### Task directions
For the entries below, repeat exactly each line starting with the one that contains "by providing secure ga" and going on through the one that contains "FEATURED PROJECTS", and no others.

═════ Dataset records

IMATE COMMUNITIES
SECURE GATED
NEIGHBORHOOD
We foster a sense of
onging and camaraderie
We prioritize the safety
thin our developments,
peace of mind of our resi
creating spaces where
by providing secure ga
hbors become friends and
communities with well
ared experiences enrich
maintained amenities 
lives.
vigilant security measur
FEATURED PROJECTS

══════════
═════ Dataset records

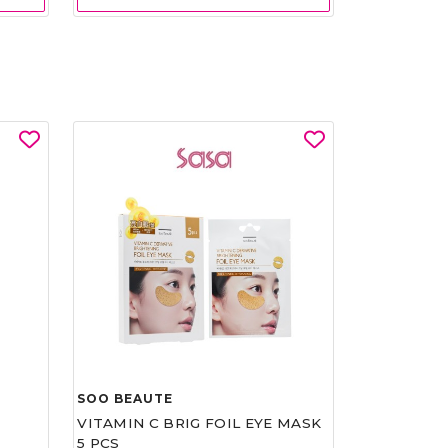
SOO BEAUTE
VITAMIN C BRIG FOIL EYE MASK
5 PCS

══════════
═════ Dataset records

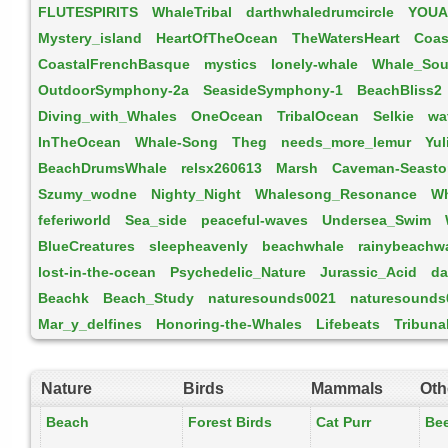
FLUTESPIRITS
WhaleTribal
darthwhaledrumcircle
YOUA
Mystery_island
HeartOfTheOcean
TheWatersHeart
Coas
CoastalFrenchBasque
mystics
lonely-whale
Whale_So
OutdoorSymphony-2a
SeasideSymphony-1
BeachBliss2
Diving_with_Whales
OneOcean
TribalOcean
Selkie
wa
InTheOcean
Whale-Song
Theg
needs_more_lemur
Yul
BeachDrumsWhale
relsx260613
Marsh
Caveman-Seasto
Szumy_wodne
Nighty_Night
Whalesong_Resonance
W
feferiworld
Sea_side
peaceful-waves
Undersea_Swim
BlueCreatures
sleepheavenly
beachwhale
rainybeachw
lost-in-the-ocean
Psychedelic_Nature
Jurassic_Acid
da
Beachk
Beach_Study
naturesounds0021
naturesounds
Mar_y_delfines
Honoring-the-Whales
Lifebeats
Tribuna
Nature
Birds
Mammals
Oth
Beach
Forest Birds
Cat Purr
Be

══════════

### Task solution
by providing secure ga
hbors become friends and
communities with well
ared experiences enrich
maintained amenities 
lives.
vigilant security measur
FEATURED PROJECTS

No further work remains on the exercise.